2. Wird der KI-Assistent privat oder öffentlich genutzt?

 

Wurde er vom Unternehmen selbst entwickelt oder basiert er auf einer Drittanbieter-Lösung?
Viele von Mitarbeiter:innen genutzte Anwendungen sind oft auf Dienste von Drittanbietern angewiesen. Es kommt häufig vor, dass Teams vermeintlich kostenlose Anwendungen nutzen, ohne zu wissen, dass die Back-End-Infrastruktur auf einer öffentlich zugänglichen Plattform läuft. KI-Technologie ist teilweise mit erheblichen Kosten verbunden. Deshalb sollten Beschäftigte sich bewusst machen, dass entsprechende kostenlose oder günstige Optionen auf andere Weise Geld verdienen – nämlich durch den Verkauf von Daten oder der KI-Intelligenz, zu der die Nutzer:innen beitragen. In solchen Fällen ist eine gründliche Prüfung des Kleingedruckten unerlässlich, um den Schutz und die Vertraulichkeit sensibler Daten zu gewährleisten.

 

3.  Was passiert mit den Ergebnissen? Werden sie eingesetzt, um nachfolgende Modelle zu trainieren?

 

Viele KI-Anbieter nutzen nicht nur die Dateneingabe, um ihre Modelle zu trainieren, sondern auch die Datenausgabe. Dies kann dazu führen, dass bestimmte Anwendungen unbeabsichtigt vertrauliche Unternehmensinformationen preisgeben und damit Urheberrechte verletzt werden. Die Herausforderung besteht darin, dass sie bei der Planung des Datenschutzes nur schwer zu erkennen sind.

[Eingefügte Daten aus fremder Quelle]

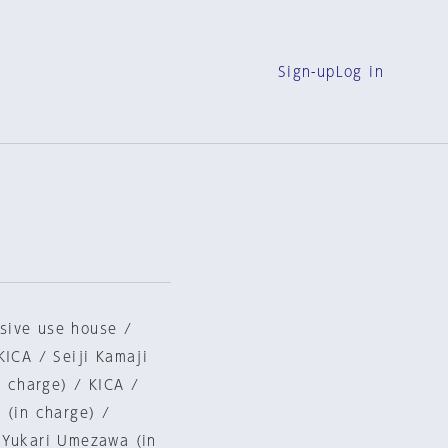
Sign-up
Log in
sive use house /
KICA / Seiji Kamaji
n charge) / KICA /
 (in charge) /
 Yukari Umezawa (in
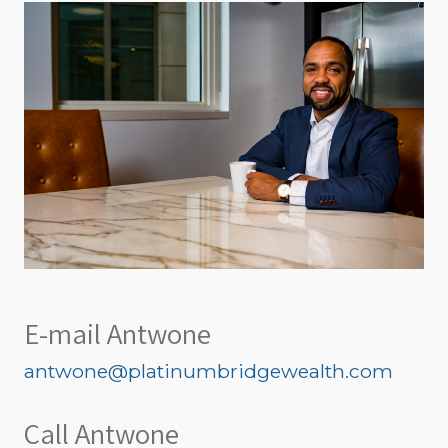
E-mail Antwone
antwone@platinumbridgewealth.com
Call Antwone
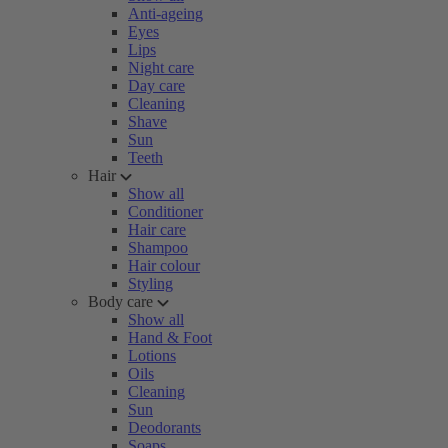
Anti-ageing
Eyes
Lips
Night care
Day care
Cleaning
Shave
Sun
Teeth
Hair
Show all
Conditioner
Hair care
Shampoo
Hair colour
Styling
Body care
Show all
Hand & Foot
Lotions
Oils
Cleaning
Sun
Deodorants
Soaps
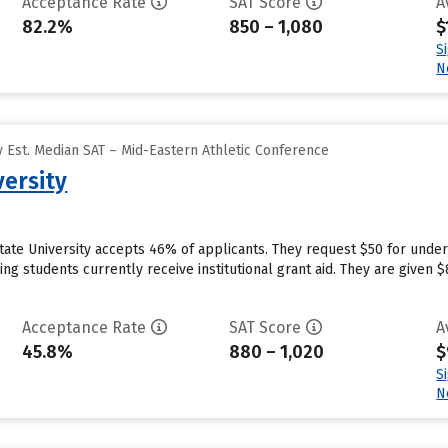
Acceptance Rate
SAT Score
A
82.2%
850 – 1,080
$
S
N
 Est. Median SAT – Mid-Eastern Athletic Conference
versity
tate University accepts 46% of applicants. They request $50 for under
g students currently receive institutional grant aid. They are given $8,
Acceptance Rate
SAT Score
A
45.8%
880 – 1,020
$
S
N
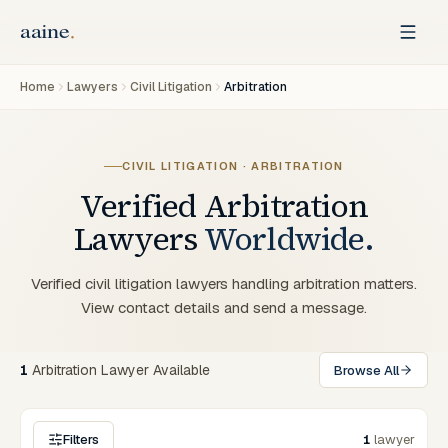
Home
Lawyers
Civil Litigation
Arbitration
CIVIL LITIGATION · ARBITRATION
Verified
Arbitration
Lawyers
Worldwide.
Verified civil litigation lawyers handling arbitration matters.
View contact details and send a message.
1
Arbitration Lawyer Available
Browse All
Filters
1
lawyer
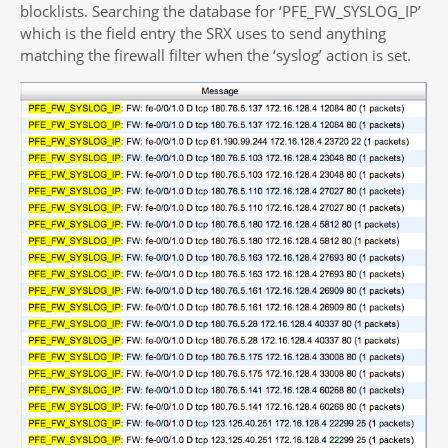
blocklists. Searching the database for ‘PFE_FW_SYSLOG_IP’
which is the field entry the SRX uses to send anything
matching the firewall filter when the ‘syslog’ action is set.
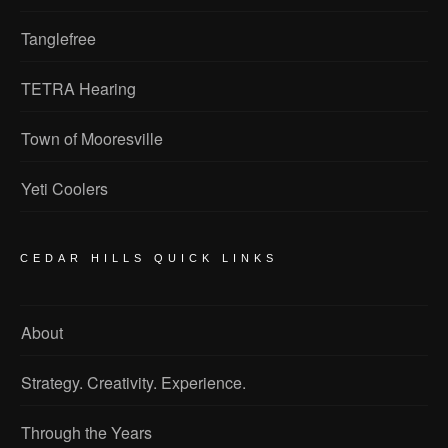
Tanglefree
TETRA Hearing
Town of Mooresville
Yeti Coolers
CEDAR HILLS QUICK LINKS
About
Strategy. Creativity. Experience.
Through the Years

KI kann manipuliert werden, beispielsweise wenn die Trainingsdaten gezielt verändert werden, um die KI „umzuerziehen“ oder bewusst falsch anzulernen.

 

Fazit

 

Da Unternehmen auf strengere gesetzliche Leitlinien zur KI warten, ist es wichtig, dass Führungskräfte, die für Sicherheit und Compliance verantwortlich sind, Selbstregulierung und ethische KI-Praktiken in ihren Organisationen fördern. Angesichts der zunehmenden Verbreitung von KI-Assistenten ist es von entscheidender Bedeutung, dass sie jetzt handeln, um die Auswirkungen dieser Tools am Arbeitsplatz zu bewerten.

Bald werden alle Mitarbeiter:innen viele tägliche Aufgaben gemeinsam mit ihren KI-Assistenten erledigen, und dies sollte Unternehmen dazu motivieren, interne Governance-Ausschüsse zu bilden, um nicht nur Tools und ihre Anwendungen zu bewerten, sondern auch die Ethik der KI-Analyseprozesse, die Implementierung und Regulierung sowie die Strategie zu diskutieren.

Neil Thacker verfügt über 20 Jahre Erfahrung in der Cybersicherheits- und Technologiebranche. Als CISO EMEA bei Netskope arbeitet er mit den Produkt- und Entwicklungsteams zusammen, um die sichere Bereitstellung der Netskope-Technologie und -Dienste zu gewährleisten.